3 thoughts on “My TiVo Roamio Experience with Comcast, Macs and iOS

  1. Awesome post! Very informative! Can you use just a standard Comcast box with TiVo or do you have to use the CableCard? Thanks in advance.

    1. Thanks for the kind words!

      I believe you have to use a Cablecard… you install the Cablecard and then connect the Roamio to your coax cable; it essentially becomes your set top box. Everything works pretty well — I can’t get HBO through the box (I basically gave up since I can access HBO stuff through HBO Go) and occasionally you have to hit the reset button.

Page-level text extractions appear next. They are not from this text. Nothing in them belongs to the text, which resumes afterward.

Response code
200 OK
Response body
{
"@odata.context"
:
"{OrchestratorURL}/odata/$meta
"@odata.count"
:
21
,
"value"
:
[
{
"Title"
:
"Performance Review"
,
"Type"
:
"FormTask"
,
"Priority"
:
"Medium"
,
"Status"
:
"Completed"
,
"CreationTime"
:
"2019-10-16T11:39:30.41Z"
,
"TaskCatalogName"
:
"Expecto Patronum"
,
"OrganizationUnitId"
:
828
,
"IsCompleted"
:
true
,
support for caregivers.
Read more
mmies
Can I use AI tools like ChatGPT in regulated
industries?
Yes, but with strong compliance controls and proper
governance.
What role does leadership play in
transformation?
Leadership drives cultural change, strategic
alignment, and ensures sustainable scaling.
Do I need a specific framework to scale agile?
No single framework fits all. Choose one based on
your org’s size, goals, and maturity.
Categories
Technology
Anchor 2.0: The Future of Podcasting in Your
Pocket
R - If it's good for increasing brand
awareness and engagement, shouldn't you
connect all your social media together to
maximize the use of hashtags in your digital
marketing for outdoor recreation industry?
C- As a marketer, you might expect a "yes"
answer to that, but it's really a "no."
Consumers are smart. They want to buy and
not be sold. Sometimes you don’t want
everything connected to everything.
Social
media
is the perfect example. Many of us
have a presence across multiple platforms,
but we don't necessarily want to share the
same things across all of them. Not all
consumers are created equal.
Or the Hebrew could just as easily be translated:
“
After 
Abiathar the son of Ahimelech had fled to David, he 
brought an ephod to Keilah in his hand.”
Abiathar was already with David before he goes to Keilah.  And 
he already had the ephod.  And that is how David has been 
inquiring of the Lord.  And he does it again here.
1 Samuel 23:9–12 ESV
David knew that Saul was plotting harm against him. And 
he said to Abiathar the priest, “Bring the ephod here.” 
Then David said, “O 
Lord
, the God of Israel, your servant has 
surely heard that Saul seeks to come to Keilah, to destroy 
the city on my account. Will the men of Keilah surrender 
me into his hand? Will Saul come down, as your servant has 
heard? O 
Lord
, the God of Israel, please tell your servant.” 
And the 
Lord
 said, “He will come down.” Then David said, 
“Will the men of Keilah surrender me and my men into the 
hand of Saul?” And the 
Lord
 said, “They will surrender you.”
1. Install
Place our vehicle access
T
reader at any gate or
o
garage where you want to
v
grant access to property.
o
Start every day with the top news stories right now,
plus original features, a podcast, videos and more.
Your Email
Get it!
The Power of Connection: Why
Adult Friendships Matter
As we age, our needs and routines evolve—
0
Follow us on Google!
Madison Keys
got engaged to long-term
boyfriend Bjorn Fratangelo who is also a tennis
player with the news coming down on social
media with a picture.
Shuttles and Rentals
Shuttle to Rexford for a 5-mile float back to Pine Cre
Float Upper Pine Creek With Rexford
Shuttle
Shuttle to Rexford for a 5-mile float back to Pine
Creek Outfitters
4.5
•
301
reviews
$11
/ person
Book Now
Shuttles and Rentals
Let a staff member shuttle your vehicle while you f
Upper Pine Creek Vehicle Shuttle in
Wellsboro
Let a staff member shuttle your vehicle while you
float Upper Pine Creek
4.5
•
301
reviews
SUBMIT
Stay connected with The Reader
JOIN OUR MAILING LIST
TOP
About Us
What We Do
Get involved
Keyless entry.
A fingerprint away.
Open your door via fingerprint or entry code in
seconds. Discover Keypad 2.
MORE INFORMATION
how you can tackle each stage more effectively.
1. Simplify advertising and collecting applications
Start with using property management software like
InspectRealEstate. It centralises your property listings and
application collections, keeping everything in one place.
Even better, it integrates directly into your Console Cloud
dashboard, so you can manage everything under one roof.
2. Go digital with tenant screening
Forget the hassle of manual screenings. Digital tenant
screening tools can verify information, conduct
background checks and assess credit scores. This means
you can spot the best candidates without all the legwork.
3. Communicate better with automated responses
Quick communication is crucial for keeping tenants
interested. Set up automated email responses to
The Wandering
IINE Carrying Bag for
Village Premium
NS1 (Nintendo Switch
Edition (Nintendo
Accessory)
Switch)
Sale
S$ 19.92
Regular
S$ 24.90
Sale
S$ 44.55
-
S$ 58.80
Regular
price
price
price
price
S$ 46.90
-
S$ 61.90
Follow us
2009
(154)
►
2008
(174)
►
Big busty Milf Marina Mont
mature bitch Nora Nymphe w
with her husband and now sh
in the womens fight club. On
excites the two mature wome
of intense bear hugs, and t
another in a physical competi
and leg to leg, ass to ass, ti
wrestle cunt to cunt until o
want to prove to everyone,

      That said, I’m getting close to cutting the cord and working on a new approach after yet another cable bill hike; I’ll write about that in the near future. 🙂

  2. Hi,
    I found your story while looking for some interaction between Xfinity and Roamio OT. I gave up Directv as soon as they hit the ridiculous $150 mark. I had to call every month to ask why I’m getting a higher bill than the previous month… This being said, I’m officially a “Cable cutter” :). Things are not as bad since we have three complete set-up in our home, out of which one is a projector. We also have the new Amazon Fire TV and Apple TV in all our set-ups; there is plenty of reason to have both 🙂
    Netflix, Amazon Prime and HBO GO are up and running and a Redbox movie when something watch worthy comes up… This is the scenario BEFORE adding local OTA channels. My location is 98008 and besides local news and weather/traffic I’m interested in my local teams; the Sounders and the Seahawks. This being said I started shopping for an antenna. First choice: Mohu Leaf 60 for $149 from any retailer. It worked out of the box, but not as advertised and expected. Second antenna: The “Amplified Outdoor Flat Multi-directional” from RCA for $69 at my local Lows store. Results where way better (in terms of more stable reception. The Multi-directional part is not quite “multi”, meaning that you still have to aim it very precise.
    I was able to get all my important locals to work flawlessly with the RCA, but not without moving it a bit. Next I got the “Clearstream 2V” also from Lows for $119 ($99 at BB). This one will give me all the wanted channels minus the most important: Q13 Fox, where all the games are :).
    I ended up getting a A/B switch and moving it from A to B, namely from Q13 Fox on the RCA to all the others on the Clearstream2V. Now I’m getting 34 channels with all major ones in superb uncompressed HD. I thought for many years that I actually have the best picture quality with the Directv, but the uncompressed HD is in a different class…
    Now, I got the signal at a cost of $188 free for life, However no signal for my projector and no splitting into the other two TV sets because the signal would not be able to take it. My solution:
    TIVO Roamio OTA (BB price matched it to Fry’s price of $49, down from $79). I got also two TIVO MINI on sale from Magnolia (BB) at $114 each. The signal gets beautifully into the Roamio and is sent throughout the home after it was captured from the antennas. The MINI units work flawlessly and have the entire menu of the head unit minus the antenna set-up.
    The Mohu Leaf was returned and the other two antennas are here to stay.
    I wrote this up for those who are looking for alternative ways to the general robbery called cable or dish.